Saturday, October 21, 2006


Para que ninguém a quisesse

(Marina Colasanti)

Por que os homens

olhavam demais para a sua mulher,

mandou que descesse a bainha

dos vestidos e parasse de se pintar.

Apesar disso, na beleza chamava a atenção,

e ele foi obrigado a exigir que eliminasse os decotes,

jogasse fora os sapatos altos.

Dos armários tirou as roupas de seda,

da gaveta tirou todas as jóias.

E vendo que, ainda assim,

um ou outro olhar viril

se acendia a passagem dela,

pegou a tesoura e tosquiou-lhe os longos cabelos.

Agora podia viver descansado.

Ninguém a olhava duas vezes,

homem nenhum se interessava por ela.

Ela esquiva como um gato,

não mais atravessava praças e evitava sair.

Tão esquiva se fez, que ele foi deixando de ocupar-se dela,

permitindo-a que fluisse em silêncio pelos cômodos,

mimetizada com os móveis e as sombras.

Uma fina saudade, porém,

começou a alinhavar-se em seus dias.

Não saudade da mulher.

Mas do desejo inflamado que tivera por ela.

Então trouxe-lhe um batom.

No outro dia um corte de seda.

À noite tirou do bolso uma rosa de cetim

para enfeitar-lhe o que restava dos cabelos.

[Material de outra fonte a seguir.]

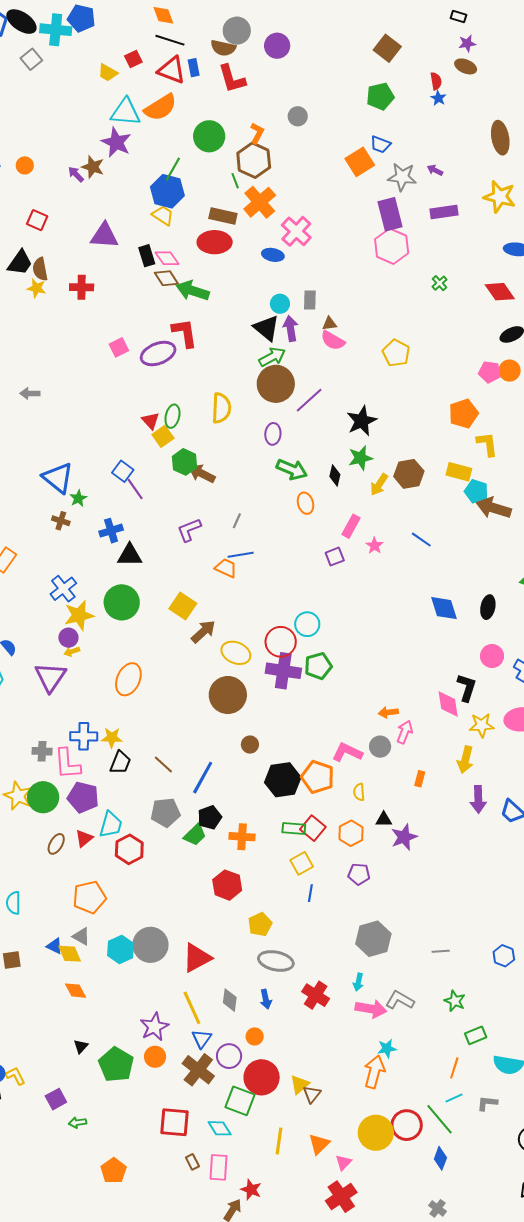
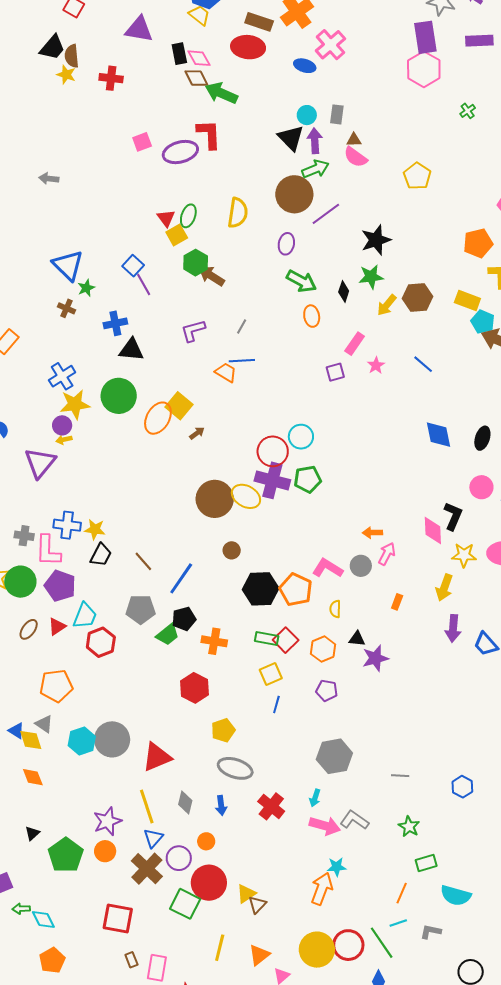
green arrow: (272, 357) -> (315, 169), moved
brown arrow: (203, 632) -> (197, 433), size x0.6
yellow ellipse: (236, 653) -> (246, 496), moved
orange ellipse: (128, 679) -> (158, 418), moved
cyan diamond: (220, 1128) -> (43, 919), moved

Mas ela tinha desaprendido a gostar dessas coisas,

nem pensava mais em lhe agradar.

Largou o tecido numa gaveta, esqueceu o batom.

E continuou andando pela casa de vestido de chita,

enquanto a rosa

desbotava sobre um cômodo.

3 comments:

Thiago said...

Em uma palavra: ótimo!

Unknown said...

Eu defeniria em outra: Perfeito. ;D

Jamie Barteldes said...

Lanço aqui o manifesto pelos textos da Marina.Mandem mais!!